**What you will do:** Show me each line of the listing below where the word "savoir" appears.

**Provided entries:**
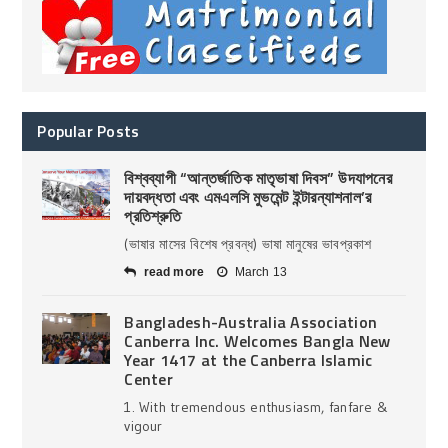
Popular Posts
বিশ্বব্যাপী “আন্তর্জাতিক মাতৃভাষা দিবস” উদযাপনের
দায়বদ্ধতা এবং এমএলসি মুভমেন্ট ইন্টারন্যাশনাল’র
প্রতিশ্রুতি
(ভাষার মাসের বিশেষ প্রবন্ধ) ভাষা মানুষের ভাবপ্রকাশ
read more
March 13
Bangladesh-Australia Association
Canberra Inc. Welcomes Bangla New
Year 1417 at the Canberra Islamic
Center
1. With tremendous enthusiasm, fanfare &
vigour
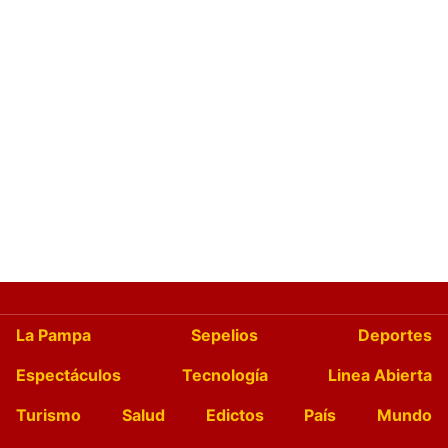
La Pampa
Sepelios
Deportes
Espectáculos
Tecnología
Linea Abierta
Turismo
Salud
Edictos
País
Mundo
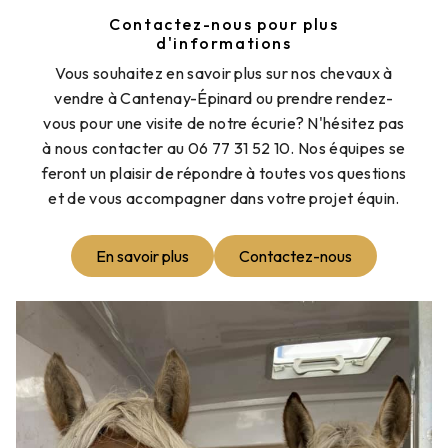
Contactez-nous pour plus
d'informations
Vous souhaitez en savoir plus sur nos chevaux à
vendre à Cantenay-Épinard ou prendre rendez-
vous pour une visite de notre écurie? N'hésitez pas
à nous contacter au 06 77 31 52 10. Nos équipes se
feront un plaisir de répondre à toutes vos questions
et de vous accompagner dans votre projet équin.
En savoir plus
Contactez-nous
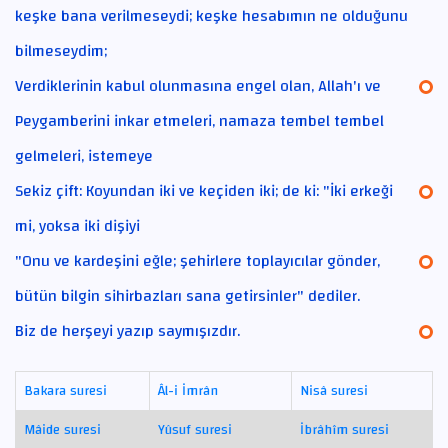
keşke bana verilmeseydi; keşke hesabımın ne olduğunu
bilmeseydim;
Verdiklerinin kabul olunmasına engel olan, Allah'ı ve
Peygamberini inkar etmeleri, namaza tembel tembel
gelmeleri, istemeye
Sekiz çift: Koyundan iki ve keçiden iki; de ki: "İki erkeği
mi, yoksa iki dişiyi
"Onu ve kardeşini eğle; şehirlere toplayıcılar gönder,
bütün bilgin sihirbazları sana getirsinler" dediler.
Biz de herşeyi yazıp saymışızdır.
Bakara suresi
Âl-i İmrân
Nisâ suresi
Mâide suresi
Yûsuf suresi
İbrâhîm suresi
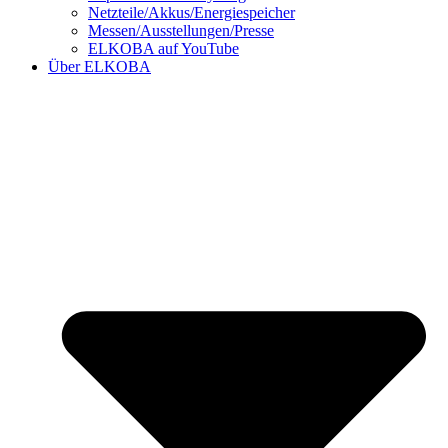
Netzteile/Akkus/Energiespeicher
Messen/Ausstellungen/Presse
ELKOBA auf YouTube
Über ELKOBA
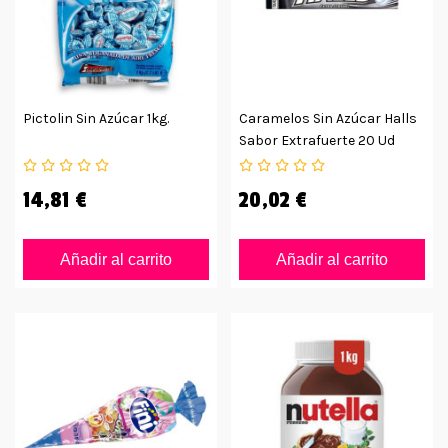
Pictolin Sin Azúcar 1kg.
Caramelos Sin Azúcar Halls
Sabor Extrafuerte 20 Ud
14,81 €
20,02 €
Añadir al carrito
Añadir al carrito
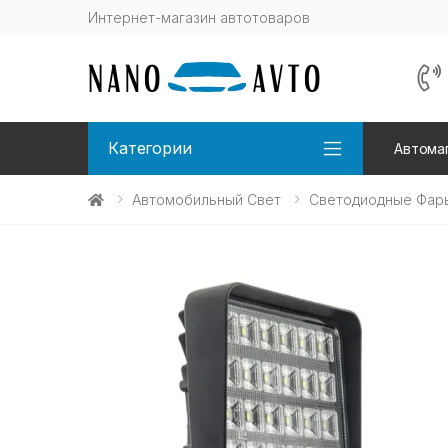
Интернет-магазин автотоваров
Категории
Автома
Автомобильный Свет
Светодиодные Фар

**Exercise response:**
Vous souhaitez en savoir plus sur nos chevaux à
En savoir plus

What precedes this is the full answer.